Stored entries:
++++++++++++++++++++

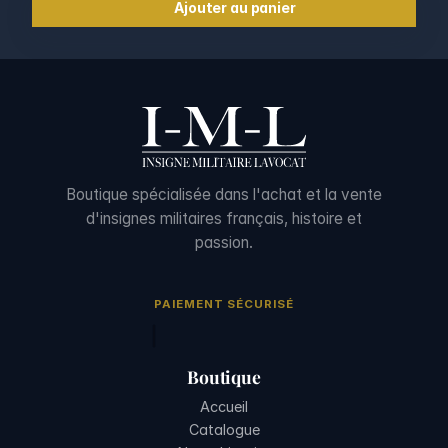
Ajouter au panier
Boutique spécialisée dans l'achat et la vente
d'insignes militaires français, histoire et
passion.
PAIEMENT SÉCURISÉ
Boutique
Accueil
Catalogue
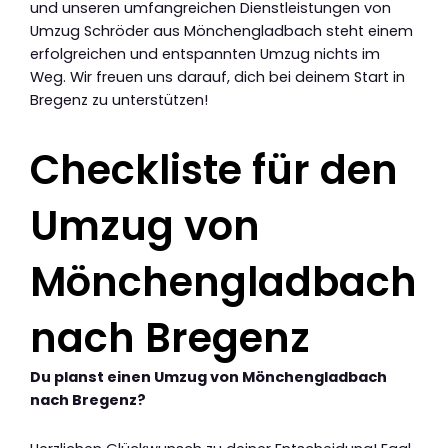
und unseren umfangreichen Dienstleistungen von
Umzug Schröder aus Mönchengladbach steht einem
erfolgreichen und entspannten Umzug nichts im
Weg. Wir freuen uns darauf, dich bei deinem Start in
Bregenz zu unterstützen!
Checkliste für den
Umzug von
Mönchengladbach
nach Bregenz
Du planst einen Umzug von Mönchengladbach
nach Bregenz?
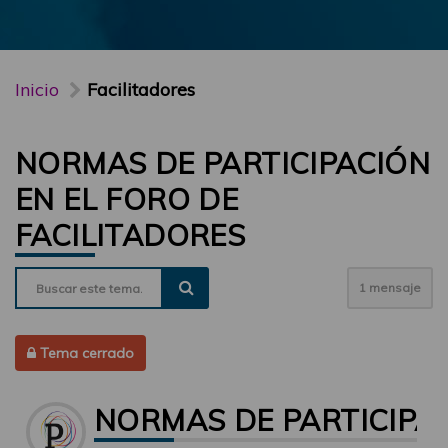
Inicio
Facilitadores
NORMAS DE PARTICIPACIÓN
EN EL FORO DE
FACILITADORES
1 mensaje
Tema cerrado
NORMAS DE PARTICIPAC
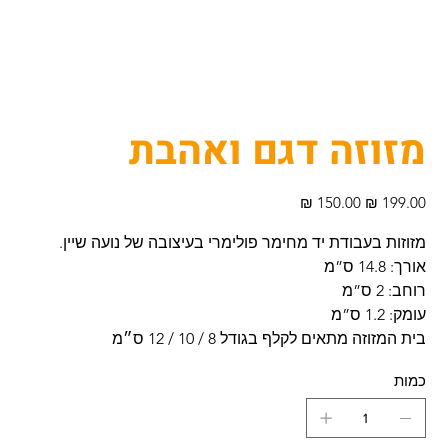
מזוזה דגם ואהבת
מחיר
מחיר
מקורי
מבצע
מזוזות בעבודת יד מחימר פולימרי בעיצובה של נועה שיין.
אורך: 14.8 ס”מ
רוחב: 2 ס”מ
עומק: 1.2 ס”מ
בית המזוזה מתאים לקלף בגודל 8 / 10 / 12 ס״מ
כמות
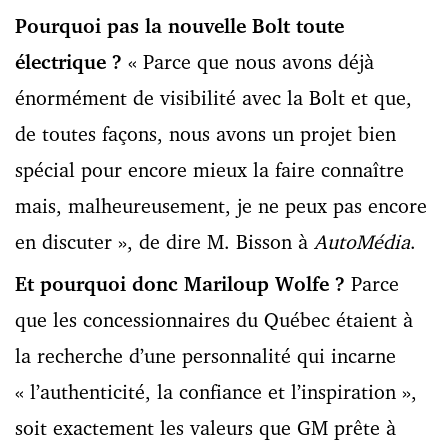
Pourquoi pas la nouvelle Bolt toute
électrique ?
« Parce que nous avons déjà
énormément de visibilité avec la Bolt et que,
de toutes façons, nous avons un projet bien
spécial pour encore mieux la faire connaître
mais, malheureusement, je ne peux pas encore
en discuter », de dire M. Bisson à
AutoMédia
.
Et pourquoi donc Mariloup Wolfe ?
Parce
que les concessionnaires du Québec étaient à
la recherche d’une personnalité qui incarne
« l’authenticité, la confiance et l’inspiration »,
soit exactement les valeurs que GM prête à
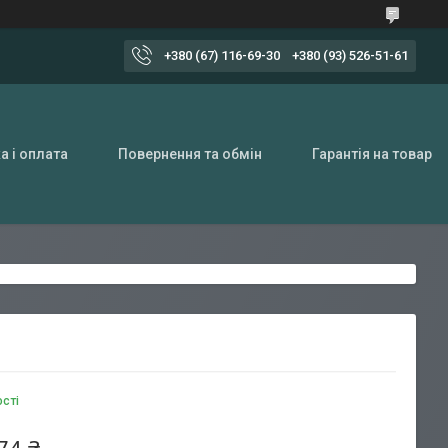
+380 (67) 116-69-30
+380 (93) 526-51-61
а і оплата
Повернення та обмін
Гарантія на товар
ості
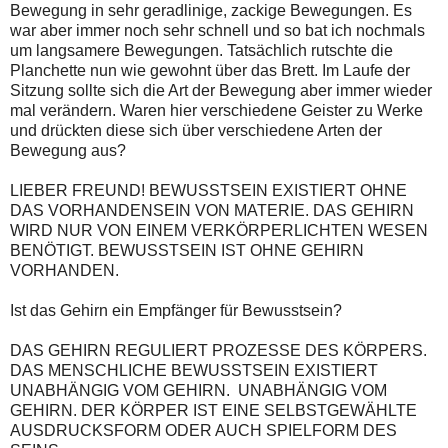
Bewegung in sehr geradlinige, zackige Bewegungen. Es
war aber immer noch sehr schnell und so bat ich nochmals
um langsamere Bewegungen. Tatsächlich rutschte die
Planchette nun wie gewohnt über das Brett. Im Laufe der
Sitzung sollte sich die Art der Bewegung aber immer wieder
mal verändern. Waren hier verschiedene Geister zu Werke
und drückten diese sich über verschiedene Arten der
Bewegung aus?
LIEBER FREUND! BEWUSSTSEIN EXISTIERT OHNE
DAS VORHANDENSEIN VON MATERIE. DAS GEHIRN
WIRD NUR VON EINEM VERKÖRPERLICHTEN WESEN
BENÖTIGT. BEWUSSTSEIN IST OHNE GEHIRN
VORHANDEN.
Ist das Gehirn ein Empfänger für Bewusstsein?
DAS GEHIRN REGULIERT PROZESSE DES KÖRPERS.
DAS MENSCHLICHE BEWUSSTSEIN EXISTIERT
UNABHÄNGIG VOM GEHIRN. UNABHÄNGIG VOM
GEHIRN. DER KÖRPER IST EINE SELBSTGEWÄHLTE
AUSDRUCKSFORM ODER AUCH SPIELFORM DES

++++++++++++++++++++

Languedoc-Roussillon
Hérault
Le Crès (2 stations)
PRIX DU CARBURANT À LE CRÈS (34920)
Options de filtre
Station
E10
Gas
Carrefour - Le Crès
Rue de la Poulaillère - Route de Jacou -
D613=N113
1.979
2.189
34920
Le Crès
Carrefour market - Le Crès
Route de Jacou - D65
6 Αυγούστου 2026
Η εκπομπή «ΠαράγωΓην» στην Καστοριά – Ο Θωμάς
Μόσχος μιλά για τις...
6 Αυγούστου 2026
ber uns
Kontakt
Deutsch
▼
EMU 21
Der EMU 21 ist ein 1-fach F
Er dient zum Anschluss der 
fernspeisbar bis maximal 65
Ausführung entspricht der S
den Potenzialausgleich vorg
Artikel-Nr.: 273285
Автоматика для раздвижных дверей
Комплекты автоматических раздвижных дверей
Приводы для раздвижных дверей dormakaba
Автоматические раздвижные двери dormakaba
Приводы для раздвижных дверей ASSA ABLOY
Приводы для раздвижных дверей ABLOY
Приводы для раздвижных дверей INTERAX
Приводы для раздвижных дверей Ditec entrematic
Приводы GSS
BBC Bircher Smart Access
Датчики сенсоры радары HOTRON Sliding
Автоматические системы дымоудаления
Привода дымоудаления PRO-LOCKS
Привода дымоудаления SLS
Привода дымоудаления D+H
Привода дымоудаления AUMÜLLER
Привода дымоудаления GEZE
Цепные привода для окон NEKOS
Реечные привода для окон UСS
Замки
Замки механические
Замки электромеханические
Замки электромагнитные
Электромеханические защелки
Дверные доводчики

++++++++++++++++++++

YOUR GOAL:
Look above for the line holding "Комплекты автоматических раздвижных дверей" and the line holding "Дверные доводчики", then output exactly those two lines and every line between them, nothing more.

YOUR SOLUTION:
Комплекты автоматических раздвижных дверей
Приводы для раздвижных дверей dormakaba
Автоматические раздвижные двери dormakaba
Приводы для раздвижных дверей ASSA ABLOY
Приводы для раздвижных дверей ABLOY
Приводы для раздвижных дверей INTERAX
Приводы для раздвижных дверей Ditec entrematic
Приводы GSS
BBC Bircher Smart Access
Датчики сенсоры радары HOTRON Sliding
Автоматические системы дымоудаления
Привода дымоудаления PRO-LOCKS
Привода дымоудаления SLS
Привода дымоудаления D+H
Привода дымоудаления AUMÜLLER
Привода дымоудаления GEZE
Цепные привода для окон NEKOS
Реечные привода для окон UСS
Замки
Замки механические
Замки электромеханические
Замки электромагнитные
Электромеханические защелки
Дверные доводчики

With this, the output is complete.